In April, my husband and I moved into a new home. To my delight, the existing landscaping is simple and consists of a couple spots with shrubs and low maintenance flowers and one raised bed next to the driveway with two blueberry bushes. I can handle this, I thought when we moved in. To say I don’t have a green thumb is an understatement. I have killed nearly every plant, indoor or out, that I have ever been responsible for in my life, with one exception. A Fica tree that I bought when my husband and I moved in together at the young age of 23 and have somehow managed to keep alive nearly 17 years. “Keep alive” is a term I use loosely considering that it had about 5 leaves left on it when me moved in April. My father in law has been caring for it while we transitioned. He still has it and has since transformed it into a Fica tree of epic proportions. It’s so full and lush he decorated it for the holidays. I didn’t even know that it could look that good.
As resistant as I was to doing any yard work after the chaos of moving, I did clear the bed with the blueberry bushes of weeds and water them. Time passed and I got the house settled, summer started to come and we focused on having fun and recovering from a busy year. I would look at those blueberry bushes once in a while and think, I should probably do something for those, like feed them. Then it would rain and I would know that they were all set for a while longer. Eventually I forgot about them.

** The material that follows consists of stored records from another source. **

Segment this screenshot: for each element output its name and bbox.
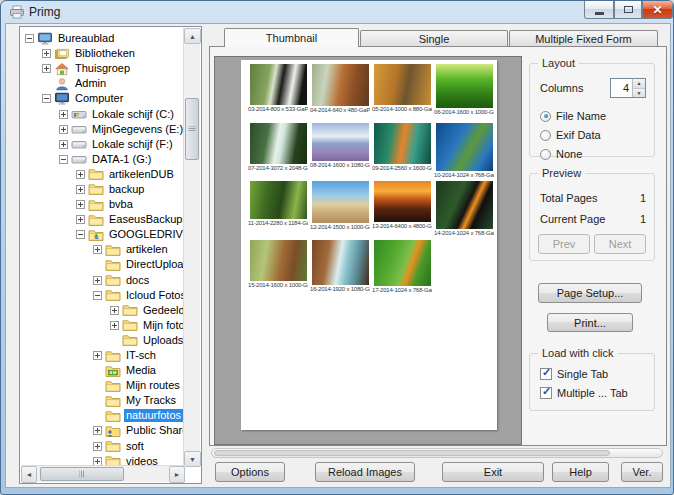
tree-item-my-tracks[interactable]: My Tracks (22, 393, 185, 408)
expand-icon[interactable] (110, 306, 119, 315)
maximize-button[interactable] (614, 1, 642, 19)
radio-selected-icon[interactable] (540, 111, 551, 122)
tab-multiple-fixed-form[interactable]: Multiple Fixed Form (509, 30, 658, 47)
thumbnail-cell[interactable]: 04-2014-640 x 480-GaPu.j... (309, 64, 371, 123)
scroll-down-button[interactable]: ▼ (184, 451, 201, 467)
expand-icon[interactable] (59, 140, 68, 149)
tree-item-googledrive[interactable]: GOOGLEDRIVE (22, 227, 185, 242)
tree-item-backup[interactable]: backup (22, 182, 185, 197)
tree-item-natuurfotos[interactable]: natuurfotos (22, 408, 185, 423)
expand-icon[interactable] (93, 276, 102, 285)
page-setup-button[interactable]: Page Setup... (538, 283, 642, 303)
tree-item-bibliotheken[interactable]: Bibliotheken (22, 46, 185, 61)
expand-icon[interactable] (93, 245, 102, 254)
tree-item-admin[interactable]: Admin (22, 76, 185, 91)
tree-item-uploads[interactable]: Uploads (22, 333, 185, 348)
scroll-left-button[interactable]: ◄ (21, 466, 37, 483)
tree-item-artikelen[interactable]: artikelen (22, 242, 185, 257)
thumbnail-cell[interactable]: 16-2014-1920 x 1080-GaP... (309, 240, 371, 299)
tree-item-icloud-fotos[interactable]: Icloud Fotos (22, 288, 185, 303)
spin-down-button[interactable]: ▼ (633, 89, 645, 98)
scrollbar-thumb[interactable] (214, 450, 610, 456)
expand-icon[interactable] (76, 170, 85, 179)
tab-single[interactable]: Single (360, 30, 508, 47)
expand-icon[interactable] (59, 125, 68, 134)
tree-item-thuisgroep[interactable]: Thuisgroep (22, 61, 185, 76)
thumbnail-cell[interactable]: 10-2014-1024 x 768-GaPu... (433, 123, 495, 182)
collapse-icon[interactable] (59, 155, 68, 164)
main-horizontal-scrollbar[interactable] (211, 448, 663, 458)
title-bar[interactable]: Primg ✕ (1, 1, 673, 23)
close-button[interactable]: ✕ (642, 1, 673, 19)
thumbnail-cell[interactable]: 08-2014-1600 x 1080-GaP... (309, 123, 371, 182)
scrollbar-thumb[interactable] (185, 98, 199, 160)
thumbnail-cell[interactable]: 13-2014-6400 x 4800-GaP... (371, 181, 433, 240)
expand-icon[interactable] (93, 426, 102, 435)
radio-file-name[interactable]: File Name (540, 110, 606, 122)
checkbox-checked-icon[interactable] (540, 387, 552, 399)
scroll-up-button[interactable]: ▲ (184, 28, 201, 44)
print-button[interactable]: Print... (547, 313, 633, 332)
expand-icon[interactable] (76, 185, 85, 194)
scrollbar-thumb[interactable] (40, 467, 124, 481)
radio-icon[interactable] (540, 130, 551, 141)
thumbnail-cell[interactable]: 12-2014-1500 x 1000-GaP... (309, 181, 371, 240)
checkbox-checked-icon[interactable] (540, 368, 552, 380)
expand-icon[interactable] (93, 442, 102, 451)
checkbox-single-tab[interactable]: Single Tab (540, 368, 608, 380)
tree-item-data-1-g-[interactable]: DATA-1 (G:) (22, 152, 185, 167)
help-button[interactable]: Help (552, 462, 609, 482)
next-page-button[interactable]: Next (594, 234, 646, 254)
radio-exif-data[interactable]: Exif Data (540, 129, 601, 141)
thumbnail-cell[interactable]: 14-2014-1024 x 768-GaPu... (433, 181, 495, 240)
expand-icon[interactable] (42, 64, 51, 73)
scroll-right-button[interactable]: ► (169, 466, 185, 483)
thumbnail-cell[interactable]: 03-2014-800 x 533-GaPu.jpg (247, 64, 309, 123)
tree-item-directuploads[interactable]: DirectUploads (22, 257, 185, 272)
thumbnail-cell[interactable]: 15-2014-1600 x 1000-GaP... (247, 240, 309, 299)
options-button[interactable]: Options (215, 462, 285, 482)
tab-thumbnail[interactable]: Thumbnail (224, 28, 359, 47)
radio-none[interactable]: None (540, 148, 582, 160)
tree-item-easeusbackups[interactable]: EaseusBackups (22, 212, 185, 227)
collapse-icon[interactable] (76, 230, 85, 239)
tree-item-computer[interactable]: Computer (22, 91, 185, 106)
tree-scrollbar-horizontal[interactable]: ◄ ► (21, 465, 185, 482)
tree-item-lokale-schijf-c-[interactable]: Lokale schijf (C:) (22, 106, 185, 121)
exit-button[interactable]: Exit (442, 462, 544, 482)
tree-item-gedeeld[interactable]: Gedeeld (22, 303, 185, 318)
tree-item-media[interactable]: Media (22, 363, 185, 378)
expand-icon[interactable] (76, 215, 85, 224)
tree-item-bureaublad[interactable]: Bureaublad (22, 31, 185, 46)
minimize-button[interactable] (584, 1, 614, 19)
tree-item-lokale-schijf-f-[interactable]: Lokale schijf (F:) (22, 137, 185, 152)
tree-item-public-share[interactable]: Public Share (22, 423, 185, 438)
radio-icon[interactable] (540, 149, 551, 160)
thumbnail-cell[interactable]: 17-2014-1024 x 768-GaPu... (371, 240, 433, 299)
tree-item-docs[interactable]: docs (22, 273, 185, 288)
columns-spinner[interactable]: 4 ▲ ▼ (610, 78, 646, 98)
tree-scrollbar-vertical[interactable]: ▲ ▼ (183, 28, 200, 467)
columns-value[interactable]: 4 (611, 79, 632, 97)
thumbnail-cell[interactable]: 05-2014-1000 x 880-GaPu... (371, 64, 433, 123)
expand-icon[interactable] (76, 200, 85, 209)
tree-item-soft[interactable]: soft (22, 439, 185, 454)
expand-icon[interactable] (93, 351, 102, 360)
collapse-icon[interactable] (93, 291, 102, 300)
expand-icon[interactable] (110, 321, 119, 330)
tree-item-mijngegevens-e-[interactable]: MijnGegevens (E:) (22, 122, 185, 137)
thumbnail-cell[interactable]: 07-2014-3072 x 2048-GaP... (247, 123, 309, 182)
expand-icon[interactable] (59, 110, 68, 119)
thumbnail-cell[interactable]: 06-2014-1600 x 1000-GaP... (433, 64, 495, 123)
ver--button[interactable]: Ver. (621, 462, 663, 482)
expand-icon[interactable] (42, 49, 51, 58)
spin-up-button[interactable]: ▲ (633, 79, 645, 89)
thumbnail-cell[interactable]: 11-2014-2280 x 1184-GaP... (247, 181, 309, 240)
tree-item-it-sch[interactable]: IT-sch (22, 348, 185, 363)
prev-page-button[interactable]: Prev (538, 234, 590, 254)
collapse-icon[interactable] (25, 34, 34, 43)
checkbox-multiple-tab[interactable]: Multiple ... Tab (540, 387, 628, 399)
tree-item-mijn-fotostre[interactable]: Mijn fotostre (22, 318, 185, 333)
tree-item-bvba[interactable]: bvba (22, 197, 185, 212)
collapse-icon[interactable] (42, 94, 51, 103)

Then one late afternoon, as my husband and I pulled out of our driveway headed out to meet friends, those blueberry bushes caught my eye, and they did not look good. I stopped the car and stared at them for a moment, brown branches and leaves shriveled up from lack of water, and I started to feel bad. I let them die. I didn’t make time to take care of them and I killed them. I have killed another plant. I let myself feel inadequate as I sat there staring, because I am a woman and should be able to garden and keep things alive. “I did it again”, I said out loud to my husband. “I killed those damn blueberry bushes. What is wrong with me that I can’t keep a plant alive? I don’t have a nurturing bone in my body”. Without hesitation my husband replied, “You’re a warrior baby not a nurturer. Leave the gardening to someone else”.
What a revelation. I’m a warrior, not a nurturer.
As I let this statement roll around in my head I realized how true it was. I also realized that it’s perfectly acceptable. I have never been a woman who feels fulfilled and joyful from caring for and nurturing living things. It’s easy to feel badly about that because it goes against everything our culture pressures us to be as women. It’s easy to turn that fact into something that could make me feel less than worthy.
My husband’s simple statement reminded me to focus on what I am instead of what I am not, and let that be okay. To let that be good enough. I’m a warrior. I connect with and help and care for living things in a different way than natural nurturers do. It doesn’t make me any less of a woman and it certainly doesn’t reduce my worth.
What are the pieces of yourself that instead of feeling ashamed of, you need to do the work to embrace? If you don’t like something about yourself, you can change it and if you don’t want to do the work to change it than accept that it isn’t important enough to you to commit the time.
Join me on the island of embracing who you are. It’s lovely here, even with all the dead plants.